Talk (5 minutes or less) Week of Feb 4-10, 2018: 'Maintain a Realistic View of Your Limitations and Those of Others.'

‘When Jehovah’s Witnesses go nuts, they become quirky eccentrics, who nevertheless wouldn’t harm a fly.

When people of the overall world go nuts, you’d better call in the SWAT team.

(It is an introduction that plays to the audience. Certainly, nuts of the general world do not all require the SWAT team, but there are enough instances of such that the introduction works.)

Of course, ‘nuts’ might be viewed as a pejorative. Instead one might say ‘damaged goods’ or ‘pieces of work.’

(Here the speaker is on shaky ground. Is he calling members of the congregation, or even the entire congregation, ‘nuts,’ while excluding himself? Best defuse that one.)

It is like when many were away for a foreign-language assembly, and many more in seldom-worked territory. Just moments before the meeting was to begin, turnout was notably thin. I leaned over to Brother Oxgoad and said: “Do the friends think that you are giving the talk today?” He took a moment to process it, and shot back: “You’re a piece of work!” What was I going to say—that I wasn’t? In one way or another, we are all pieces of work.

(At that point it was time to go to the suggested verse.)

Romans 3:23 discusses the reality: “All have sinned and fall short of the glory of God.” The word translated sin comes from a root that means “to miss the mark.”

(I played with a bow & arrow for a bit.) At first, we didn’t even hit the target, and once in a while, we still miss it altogether. Usually, though, we do hit the target and even come closer and closer to the bullseye, but outright hitting it doesn’t happen often.

Another way of saying that we ‘miss the mark’ is to concede that we all have rough edges. Rough edges aren’t a huge deal when each one keeps his distance, but in a close setting, like a family--or a congregation, they become more of an issue.

(It was time to refer to a video that most remembered as to how to deal with rough edges. Since I have written of it already in ‘Dear Mr. Putin – Jehovah’s Witnesses Write Russia,’ I will here do a copy and paste:)

“The video shown was entitled Remove the Rafter. It featured a disgruntled member who thought most of his congregation a bunch of sheltered oddities.

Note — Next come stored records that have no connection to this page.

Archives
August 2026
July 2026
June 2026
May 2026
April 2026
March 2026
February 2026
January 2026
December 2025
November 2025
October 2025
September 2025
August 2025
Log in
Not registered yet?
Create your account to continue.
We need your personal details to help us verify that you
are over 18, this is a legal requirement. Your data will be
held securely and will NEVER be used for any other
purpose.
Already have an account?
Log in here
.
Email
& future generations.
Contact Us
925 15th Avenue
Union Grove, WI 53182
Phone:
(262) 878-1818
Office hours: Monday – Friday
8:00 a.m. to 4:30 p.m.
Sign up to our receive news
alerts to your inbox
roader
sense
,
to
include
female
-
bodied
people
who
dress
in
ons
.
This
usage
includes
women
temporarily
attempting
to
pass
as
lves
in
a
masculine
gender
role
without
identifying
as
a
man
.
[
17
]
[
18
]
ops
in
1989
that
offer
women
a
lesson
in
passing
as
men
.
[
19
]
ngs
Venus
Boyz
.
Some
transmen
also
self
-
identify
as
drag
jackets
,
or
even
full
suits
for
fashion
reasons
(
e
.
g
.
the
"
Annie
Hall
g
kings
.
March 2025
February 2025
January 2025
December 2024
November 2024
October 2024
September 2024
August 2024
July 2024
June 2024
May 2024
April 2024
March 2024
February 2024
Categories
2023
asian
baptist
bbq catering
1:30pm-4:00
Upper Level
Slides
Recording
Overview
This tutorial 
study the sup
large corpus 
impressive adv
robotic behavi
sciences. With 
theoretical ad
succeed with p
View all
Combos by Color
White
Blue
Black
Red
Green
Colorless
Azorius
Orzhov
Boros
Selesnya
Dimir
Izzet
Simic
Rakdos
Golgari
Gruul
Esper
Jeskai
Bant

Even if they were, he came to realize in the end that the only one he could change was himself. As the Bible verse he was considering, in order to give his assigned student talk, faded onscreen, two words remained a split second longer than the others: ‘rafter' and ‘straw.’ This happened three times, and on the third, the word ‘hypocrite’ also remained. It is Jesus’ words he considered: “Why do you notice the straw in your brother’s eye, but do not perceive the rafter in your own eye? How can you say to your brother, ‘Let me remove that straw from your eye,’ while the rafter is in your eye? You hypocrite, remove the rafter from your eye first; then you will see clearly to remove the straw from your brother’s eye.’ As though to drive the point home, in the background, a workman carrying a rafter in the video briefly stood in front of a stopping bus advertising eye exams, so that a rafter actually did protrude from a eye for but a moment.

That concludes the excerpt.